正直に答えると、理由はてっちゃんがアホだったから、それだけだったりする。
「その話、乗った。
――魔法少女に、俺はなる!」
てっちゃんは、今にも『一つなぎの財宝』(ワン○―ス)が出てきそうな宣言を高らかにした。
「契約成立、だな」
「ああ、成立だ」
熊さんは人形なのににかっと笑った。嘘だけど。
――一時間後、
「おい、テレビの魔法少女みたいに変身とかできないのかよ!」
思わず叫んでいた。世の中の不条理に、社会の圧力に――。
「そんな便利な事があるか、よし、出るぞ」
少しして、ピピルピルピルピピルピ~、と撲殺天使に撲殺されそうな効果音と共に、ロッカールーム(キュー○モールの服やさんの試着室のロッカールーム)の中から……、ワイルドな人形を抱えた、生きるホラーが出てきた。
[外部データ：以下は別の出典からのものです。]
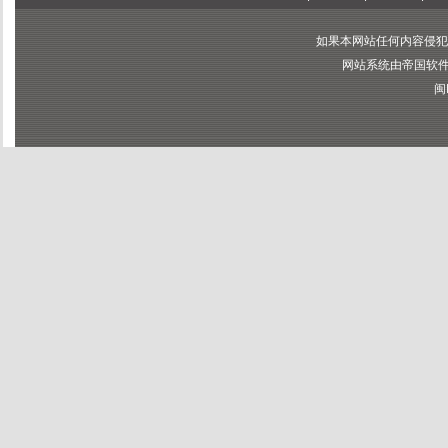
如果本网站任何内容侵犯
网站系统由帝国软件提供
闽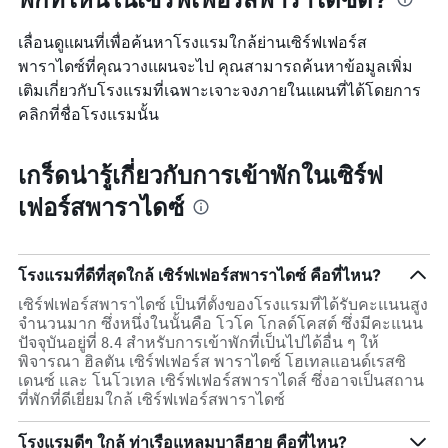
เลื่อนดูแผนที่เพื่อค้นหาโรงแรมใกล้ย่านเซิร์ฟเฟอร์ส
พาราไดซ์ที่คุณวางแผนจะไป คุณสามารถค้นหาข้อมูลเพิ่ม
เติมเกี่ยวกับโรงแรมที่เฉพาะเจาะจงภายในแผนที่ได้โดยการ
คลิกที่ชื่อโรงแรมนั้น
เกร็ดน่ารู้เกี่ยวกับการเข้าพักในเซิร์ฟ
เฟอร์สพาราไดซ์
โรงแรมที่ดีที่สุดใกล้ เซิร์ฟเฟอร์สพาราไดซ์ คือที่ไหน?
เซิร์ฟเฟอร์สพาราไดซ์ เป็นที่ตั้งของโรงแรมที่ได้รับคะแนนสูง
จำนวนมาก ซึ่งหนึ่งในนั้นคือ โวโค โกลด์โคสต์ ซึ่งมีคะแนน
ปัจจุบันอยู่ที่ 8.4 สำหรับการเข้าพักที่เป็นไปได้อื่น ๆ ให้
พิจารณา ฮิลตัน เซิร์ฟเฟอร์ส พาราไดซ์ โฮเทลแอนด์เรสซิ
เดนซ์ และ โนโวเทล เซิร์ฟเฟอร์สพาราไดส์ ซึ่งอาจเป็นสถาน
ที่พักที่ดีเยี่ยมใกล้ เซิร์ฟเฟอร์สพาราไดซ์
โรงแรมดีๆ ใกล้ ท่าเรือแหลมบาลีฮาย คือที่ไหน?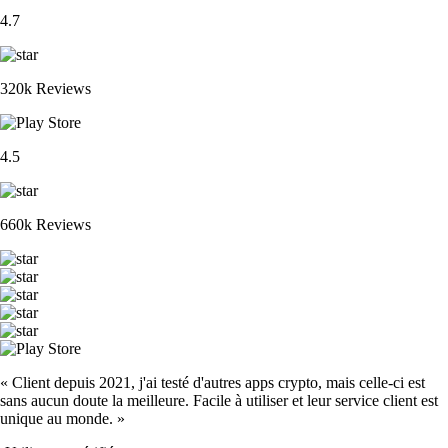
4.7
320k Reviews
4.5
660k Reviews
« Client depuis 2021, j'ai testé d'autres apps crypto, mais celle-ci est
sans aucun doute la meilleure. Facile à utiliser et leur service client est
unique au monde. »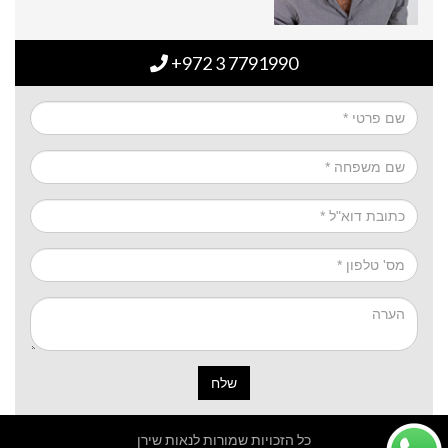
+972 3 7791990
שלח
כל הזכויות שמורות לנאות שירן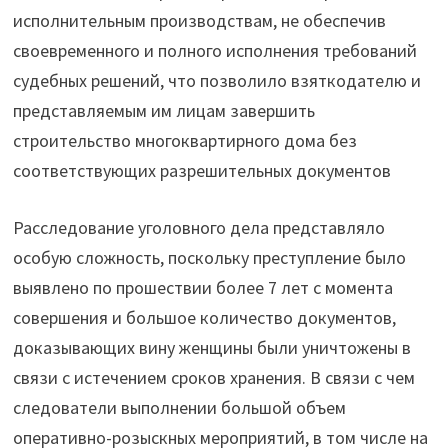
исполнительным производствам, не обеспечив
своевременного и полного исполнения требований
судебных решений, что позволило взяткодателю и
представляемым им лицам завершить
строительство многоквартирного дома без
соответствующих разрешительных документов
Расследование уголовного дела представляло
особую сложность, поскольку преступление было
выявлено по прошествии более 7 лет с момента
совершения и большое количество документов,
доказывающих вину женщины были уничтожены в
связи с истечением сроков хранения. В связи с чем
следователи выполнении большой объем
оперативно-розыскных мероприятий, в том числе на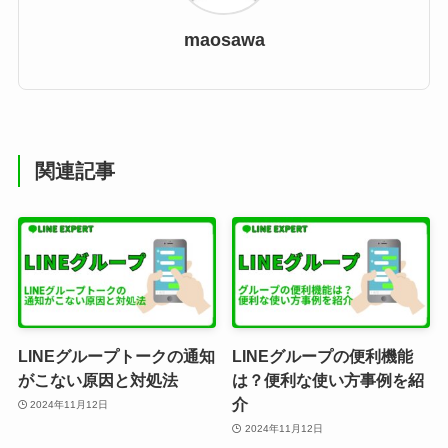
maosawa
関連記事
LINEグループトークの通知
LINEグループの便利機能
がこない原因と対処法
は？便利な使い方事例を紹
介
2024年11月12日
2024年11月12日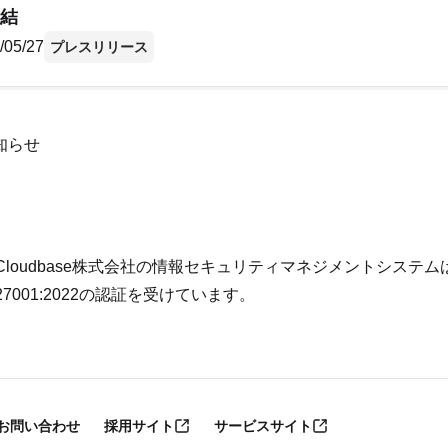
結
/05/27
プレスリリース
知らせ
Cloudbase株式会社の情報セキュリティマネジメントシステムは、GC
27001:2022の認証を受けています。
お問い合わせ
採用サイト
サービスサイト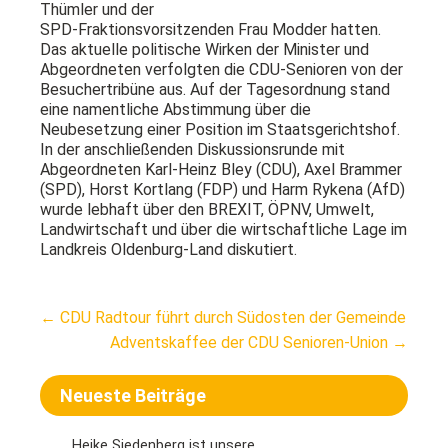
Thümler und der
SPD-Fraktionsvorsitzenden Frau Modder hatten.
Das aktuelle politische Wirken der Minister und
Abgeordneten verfolgten die CDU-Senioren von der
Besuchertribüne aus. Auf der Tagesordnung stand
eine namentliche Abstimmung über die
Neubesetzung einer Position im Staatsgerichtshof.
In der anschließenden Diskussionsrunde mit
Abgeordneten Karl-Heinz Bley (CDU), Axel Brammer
(SPD), Horst Kortlang (FDP) und Harm Rykena (AfD)
wurde lebhaft über den BREXIT, ÖPNV, Umwelt,
Landwirtschaft und über die wirtschaftliche Lage im
Landkreis Oldenburg-Land diskutiert.
Post
←
CDU Radtour führt durch Südosten der Gemeinde
navigation
Adventskaffee der CDU Senioren-Union
→
Neueste Beiträge
Heike Siedenberg ist unsere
「これはゾ○ビですか?」「いいえ、魔法少女です」「またパクリじゃねーか!」
ホラー、その正体は――ミニスカートから出ているいびつな、とても美脚とは言えない足。まっ平らの胸元。可愛げの無い目、短くて癖のある髪の毛――生ける伝説、高比良だった。
唯一彼を女の子っぽく見せるかもしれないのは、小さな身体だけだった。身長165センチ(自称)の身体は小さい。どれくらい小さいかと聞かれれば、電柱を蹴ったら少し傾きそうなくらいだ、と答えそうなくらい小さい。あと、「種○、身長伸びたな」「えっ、ホント?」「嘘だ」ってくらい小さい。
「あ、でもこの模様、もしかして……、」
散々幻滅させられたてっちゃんは、最後の希望を託して右手に浮かんでいる三つのハートマークを見る。フェイ○がモデルだとしたらこの模様はもしかして○殊かも……、
「あ、それはただのハートマーク。可愛いだろ」
「マジかよぉぉぉぉぉぉぉぉぉぉぉぉぉぉぉぉぉぉぉぉぉぉぉぉぉぉぉぉぉぉぉ!!」
てっちゃんは本当に泣きそうになった。仮にそれが霊○でも使い道があるわけではないのだが。ってか熊さん、ハートの刺青可愛いって……。
魔法少女 てつや☆マギカの2600円への道のりは長い。